Back to Case Studies
Energy Infrastructure

Rescuing Britain's Energy Forecasting: From 18-Month Failure to OfGem Milestone Success

We rescued NESO's failing energy forecasting platform after 18 months of no progress, mobilising a 3-person QCE pod to deliver a modern Azure ML platform that achieved 92% cost reduction, 99% faster provisioning, and enabled daily model retraining processing 40TB+ of weather and energy data - meeting critical OfGem regulatory deadlines.

Published on: April 1, 2023Last Updated: August 22, 202510 min read

PISR: Problem, Impact, Solution, Result

  • Problem: NESO's critical Platform Energy Forecasting (PEF) project was at severe risk of missing a crucial OfGem regulatory milestone after 18 months of failed delivery. The original delivery partner had developed nothing functional on Azure, leaving NESO unable to build and run essential machine learning models for renewable energy forecasting. Legacy models ran on expensive, shared on-premise infrastructure with rigid data pipelines and manual processes that created bottlenecks and single points of failure.

  • Business Impact: Missing the OfGem deadline would result in significant regulatory penalties and compromise NESO's ability to manage Britain's renewable energy transition. The failed programme had consumed 18 months with zero functional delivery whilst burning substantial Azure costs. Data scientists remained constrained by legacy systems that limited model training frequency, created data drift risks, and prevented the advanced ML techniques needed for accurate renewable energy forecasting.

  • Our Solution: ClearRoute mobilised a 3-person Quality Cloud Engineer enablement pod over 12 months to rescue and rebuild the programme. We restructured the team approach, implemented modern engineering practices with clear metrics, and delivered a complete Azure ML platform with microservices-based data ingestion.
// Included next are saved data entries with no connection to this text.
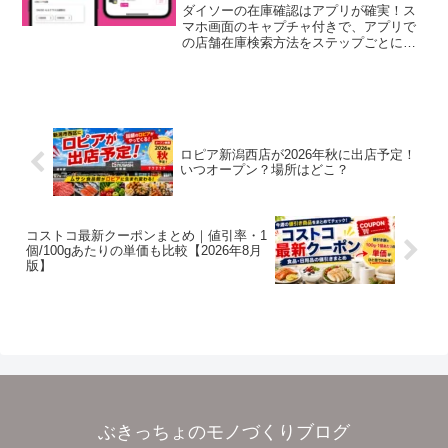
ダイソーの在庫確認はアプリが確実！ス
マホ画面のキャプチャ付きで、アプリで
の店舗在庫検索方法をステップごとに徹
底解説。無駄足をなくしたい方は必見！
ロピア新潟西店が2026年秋に出店予定！
いつオープン？場所はどこ？
コストコ最新クーポンまとめ｜値引率・1
個/100gあたりの単価も比較【2026年8月
版】
ぶきっちょのモノづくりブログ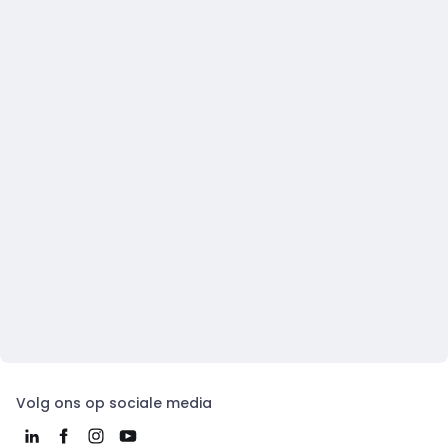
Volg ons op sociale media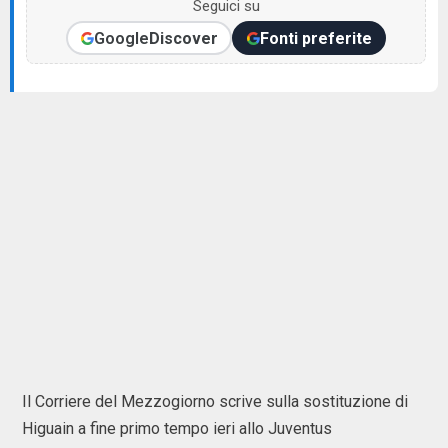
Seguici su
Google
Discover
Fonti preferite
Il Corriere del Mezzogiorno scrive sulla sostituzione di
Higuain a fine primo tempo ieri allo Juventus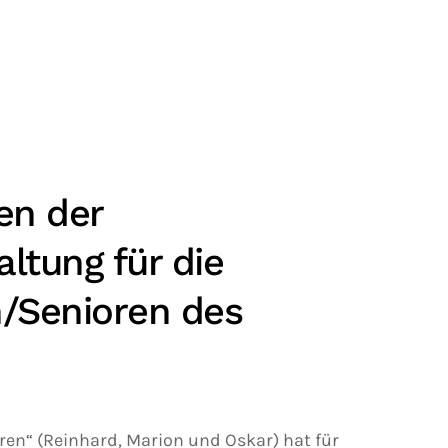
en der
altung für die
n/Senioren des
en“ (Reinhard, Marion und Oskar) hat für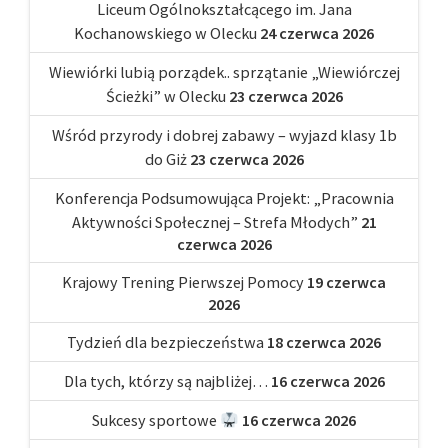
Liceum Ogólnokształcącego im. Jana
Kochanowskiego w Olecku
24 czerwca 2026
Wiewiórki lubią porządek.. sprzątanie „Wiewiórczej
Ścieżki” w Olecku
23 czerwca 2026
Wśród przyrody i dobrej zabawy – wyjazd klasy 1b
do Giż
23 czerwca 2026
Konferencja Podsumowująca Projekt: „Pracownia
Aktywności Społecznej – Strefa Młodych”
21
czerwca 2026
Krajowy Trening Pierwszej Pomocy
19 czerwca
2026
Tydzień dla bezpieczeństwa
18 czerwca 2026
Dla tych, którzy są najbliżej…
16 czerwca 2026
Sukcesy sportowe
16 czerwca 2026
The solution enabled daily model retraining processing 40TB+ of weather and energy data (including first-ever access to Met Office GRIB format data), automated testing and infrastructure, and modern MLOps practices.
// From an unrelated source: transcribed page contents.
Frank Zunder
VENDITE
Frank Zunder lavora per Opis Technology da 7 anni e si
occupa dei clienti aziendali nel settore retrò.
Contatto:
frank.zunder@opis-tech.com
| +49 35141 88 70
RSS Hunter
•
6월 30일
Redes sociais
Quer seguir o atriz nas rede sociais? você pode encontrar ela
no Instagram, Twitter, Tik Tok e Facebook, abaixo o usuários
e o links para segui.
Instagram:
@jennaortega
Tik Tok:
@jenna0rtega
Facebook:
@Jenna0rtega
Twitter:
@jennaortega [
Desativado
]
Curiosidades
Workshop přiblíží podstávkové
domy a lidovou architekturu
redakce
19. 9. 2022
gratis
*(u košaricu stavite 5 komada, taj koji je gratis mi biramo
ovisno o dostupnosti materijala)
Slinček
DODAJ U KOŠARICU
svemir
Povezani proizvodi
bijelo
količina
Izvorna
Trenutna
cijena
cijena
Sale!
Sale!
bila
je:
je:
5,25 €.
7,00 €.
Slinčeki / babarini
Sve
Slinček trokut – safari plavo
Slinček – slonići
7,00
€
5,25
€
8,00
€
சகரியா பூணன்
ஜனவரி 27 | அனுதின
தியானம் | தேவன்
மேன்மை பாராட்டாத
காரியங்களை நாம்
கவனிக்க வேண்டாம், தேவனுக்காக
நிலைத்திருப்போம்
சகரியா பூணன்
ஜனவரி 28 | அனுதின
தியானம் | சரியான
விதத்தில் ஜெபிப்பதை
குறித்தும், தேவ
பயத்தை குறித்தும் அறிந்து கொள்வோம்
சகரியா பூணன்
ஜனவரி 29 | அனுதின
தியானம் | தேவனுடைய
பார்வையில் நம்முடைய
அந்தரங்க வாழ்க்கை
  • Tangible Result: We met the critical OfGem milestone whilst achieving a 92% reduction in monthly Azure costs and 99% faster platform provisioning. The new platform processes 40TB+ of weather and energy data (a 160x increase from legacy capacity), enables daily model retraining, forecast output revised every 30 minutes, and dramatically improved ML capabilities for renewable energy forecasting. The transformation established a foundation for NESO's ongoing energy forecasting modernisation essential to Britain's net-zero goals.


The Challenge

Business & Client Context

  • Primary Business Goal: Meet critical OfGem regulatory milestone whilst modernising NESO's energy forecasting capabilities to support Britain's transition to renewable energy through advanced machine learning models and automated forecasting systems.
  • Pressures: Critical OfGem deadline with potential regulatory penalties for non-compliance, 18 months of failed delivery burning significant budget, and urgent need to replace legacy ML infrastructure that couldn't support the advanced forecasting required for increasing renewable energy integration.
  • Technology Maturity: Legacy models running on expensive shared on-premise servers, manual testing strategies, no CI/CD pipelines, rigid data ingestion processes creating bottlenecks, and absence of MLOps practices essential for modern energy forecasting.
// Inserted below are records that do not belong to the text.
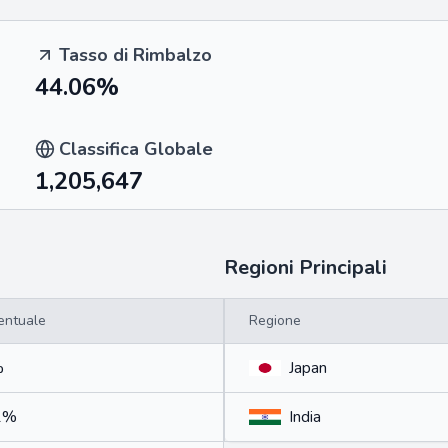
Tasso di Rimbalzo
44.06%
Classifica Globale
1,205,647
Regioni Principali
entuale
Regione
%
Japan
1%
India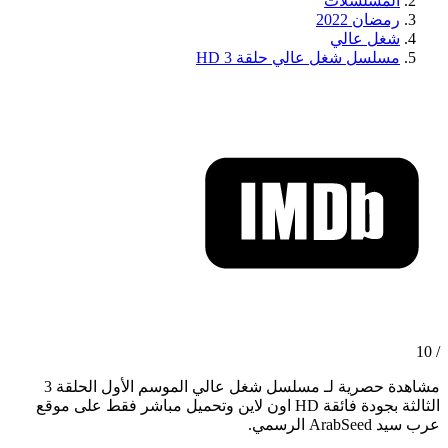
المسلسلات
رمضان 2022
شغل عالي
مسلسل شغل عالي حلقة 3 HD
/ 10
مشاهدة حصرية لـ مسلسل شغل عالي الموسم الأول الحلقة 3
الثالثة بجودة فائقة HD اون لاين وتحميل مباشر فقط على موقع
عرب سيد ArabSeed الرسمي.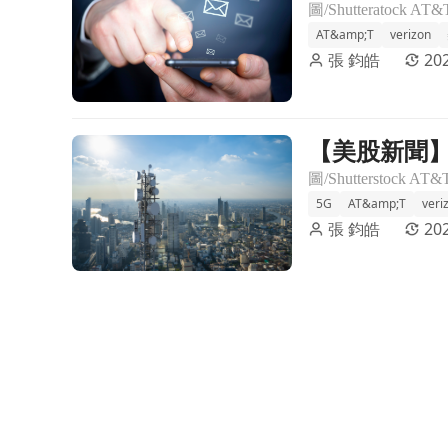
AT&amp;T
verizon
張 鈞皓
202
【美股新聞】AT
前往【美股新聞】AT&T、Verizon 將在機場附近逐步推出更
5G
AT&amp;T
veri
張 鈞皓
202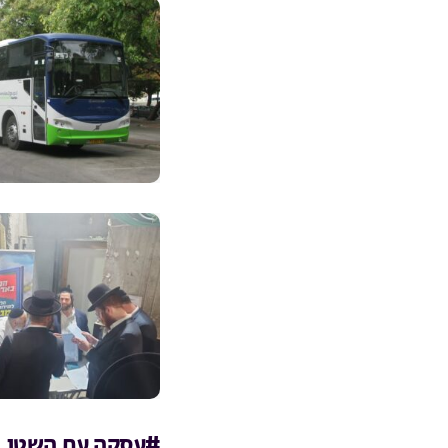
#עסקה עם השטן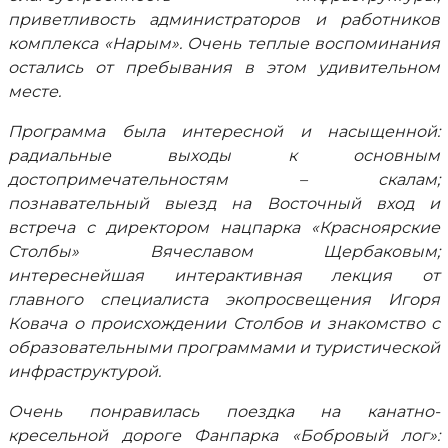
приветливость администраторов и работников
комплекса «Нарым». Очень теплые воспоминания
остались от пребывания в этом удивительном
месте.
Программа была интересной и насыщенной:
радиальные выходы к основным
достопримечательностям – скалам;
познавательный выезд на Восточный вход и
встреча с директором нацпарка «Красноярские
Столбы» Вячеславом Щербаковым;
интереснейшая интерактивная лекция от
главного специалиста экопросвещения Игоря
Ковача о происхождении Столбов и знакомство с
образовательными программами и туристической
инфраструктурой.
Очень понравилась поездка на канатно-
кресельной дороге Фанпарка «Бобровый лог»:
Current State Assessment: Key Pain Points

  • Project Management Dysfunction: Poor backlog structure with no focus on business value, requirements analysis happening within sprints creating ambiguity, lack of agile maturity with no progress metrics, and scope confusion due to changing solution architecture approaches.

  • Engineering Capability Gaps: No defined build pipelines or CI/CD approach, manually driven test strategy without automation consideration, incomplete end-to-end system design impacting infrastructure decisions, lack of pre-production environments, and complete absence of DevSecOps mindset.

  • Legacy ML Infrastructure Limitations: Models running on very expensive shared on-premise servers limiting team access, constrained model training and inference processes preventing rapid iteration, hard-set data ingestion pipelines acting as triggers with high failure risk, and inability to process diverse data sources essential for accurate renewable energy forecasting (limited to basic flat files totaling under 250GB versus the 40TB+ of advanced weather data needed for modern forecasting).

Baseline Metrics (Where Available)

Metric CategoryBaselineNotes
OfGem Milestone RiskCritical failure risk18 months with no functional delivery
Azure Monthly CostsHigh baseline costsInefficient cloud resource utilisation
Platform Provisioning TimeManual, slow processNo automation or standardisation
ML Model Training FrequencyInfrequent, manualLegacy infrastructure constraints
Data Processing Capacity~250GB flat files onlyNo access to GRIB weather model data
Team VelocityLow with oversized teamPoor structure and practices

Solution Overview

Engagement Strategy & Phases

Phase 1: Assessment & Clean Slate (Months 1-2): Assessed the failed delivery approach and made the decision to start fresh rather than attempt to salvage fundamentally flawed architecture. Established new team structure focusing on cross-functional capabilities rather than role-based silos.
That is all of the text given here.